The NHL Draft is inherently a gamble on the part of the teams selecting teeangers from all over the world. There’s no guarantee that your first overall selection will light up the NHL and enter the Hall of Fame, and it’s always a shock to look back and see that a seventh-round pick played over a thousand games. Risk is all part of the draft, and for the Montreal Canadiens, a team going through a full-scale rebuild, taking risks is part of that process.
At the end of the first round, where the Canadiens will select for a second time, there’s a number of safe bets. Players like Owen Beck or Noah Õstlund will potentially be there, and they represent well-established, “safer” picks. For Montreal, however, there’s the chance to go for a higher-risk pick in the form of Filip Mešár and take the chance on his very high ceiling.
Birthplace: Spišská Belá, Slovakia
Date of birth: January 3, 2004
Weight: 174 lbs.
Team: HK Poprad (Slovak Extraliga)
Mešár enters the draft with plenty of praise for his agility on the ice; there are few in this class who can match his ability to work on his edges. His quick feet and fantastic ability to gain speed quickly through the neutral zone and into the offensive zone make him a hard target to keep pace with when he gets the puck. It isn’t just straight-line speed that makes him a threat either, though that is a huge portion of his transition game.
He dips and dodges through opposing players with grace, avoiding contact and easily changing his direction to keep the flow of play going in the right direction. While he is quite savvy at avoiding defenders with his skating alone, it’s not the only tool he has in his arsenal to make opponents look foolish. His hands and his puck-handling ability are extremely impressive, and when combined with his ability to play a high-speed game it makes him hard to contain.
Every move is done with a purpose. He wants to get around opponents and he wants to do so quickly. He doesn’t hesitate and commits to his attack with authority to create opportunities inside the offensive zone. Even without the puck, he has developed solid instincts on where to be in the offensive zone to make himself an available option, or to open space for his teammates. While the offensive numbers are not overwhelming at the Extraliga level, the processing and play selection are, especially for barely 18-year-old player.
There are drawbacks to the Slovak’s game. They are correctable, but they currently are setting a cap on how much he can improve. As it stands, the biggest flaw is that with his frame he tends to be easily battled off of pucks, to the point that he tends to disengage from even entering those situations in the first place. If he isn’t able to beat a defender with his speed to the inside lane toward the net, he is typically dispossessed of the puck and forced to the outside.
Therein lies a problem as well: he has a tendency to hang out on the periphery of the offensive zone when he isn’t controlling the puck. He doesn’t do overly well holding the net-front area for himself, and will instead shift away from the traffic to try to operate.
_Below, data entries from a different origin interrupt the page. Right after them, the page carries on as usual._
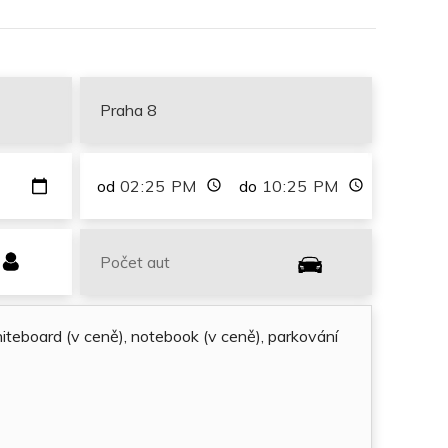
od
do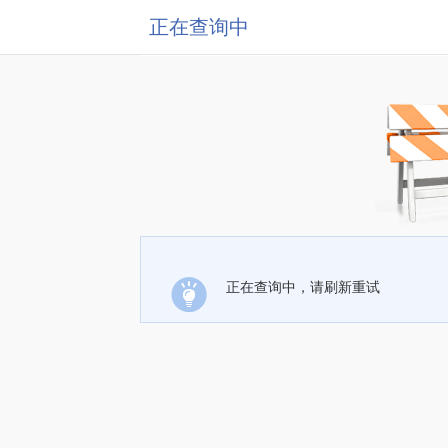
正在查询中
正在查询中，请刷新重试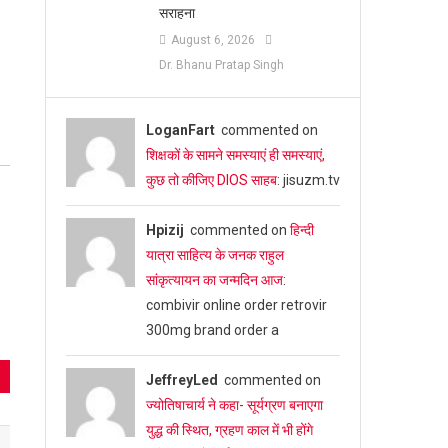
सराहना
August 6, 2026
Dr. Bhanu Pratap Singh
LoganFart
commented on
शिक्षकों के सामने समस्याएं ही समस्याएं,
कुछ तो कीजिए DIOS साहब
: jisuzm.tv
Hpizij
commented on
हिन्दी
यात्रा साहित्य के जनक राहुल
सांकृत्यायन का जन्‍मदिन आज
:
combivir online order retrovir
300mg brand order a
JeffreyLed
commented on
ज्योतिषाचार्य ने कहा- सूर्यग्रण बनाएगा
युद्ध की स्थित, ग्रहण काल में भी होंगे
While he understands his limitations, and tries to put himself into positions to thrive in the offensive zone, adding some strength to his game will be necessary for him to succeed at the NHL level.
There are also some questions about how much of his playmaking ability can translate to the next level. He is more than capable of making high-risk plays work, squeezing passes into high-danger areas for his teammates. A lot like Seamus Casey though, much of Mešár’s passing game relies on his teammates making an extra effort on a pass he threw into an area and hoped for the best. It’s a bit odd for someone with such fantastic skating talent, and the hands to match, that he struggles with scanning the zone before attempting to make a pass.
Some of that can come with time, but unless he wants to only generate offence off the rush, he’s going to have to develop some patience in his game as well. He has the talent and the ability to do so, but has to apply them more consistently to reach his full potential.
Elite Prospects: #36
Hockey Prospect: #25
Bob McKenzie (TSN): #30
NHL Central Scouting: #20 (European skaters)
Corey Pronman (The Athletic) #32
Scott Wheeler (The Athletic): #21
At the end of the day, Mešár could end up as one of the biggest draft steals in this class, or he could end up as another “what if?” for a team. His skating and ability to fool defenders in so many ways makes him a unique threat late in Round one. However, his flaws are apparent and could scare off teams who may want a player who isn’t afraid of getting to the tough areas of the ice to make things happen.
If you’re Kent Hughes, do you take the gamble on Mešár and potentially add a highly skilled threat to your prospect pool which lacks players of his type? Arguably it’s a risk well worth taking when we consider the speed at which the NHL is played at; you can always add size as a prospect, but they can’t always be taught the speed and puck-handling that Mešár operates with.
Drafts are all about risk and reward, and for the Montreal Canadiens they’re going to have to take some risky chances given their current situation. Filip Mešár might just fit that bill.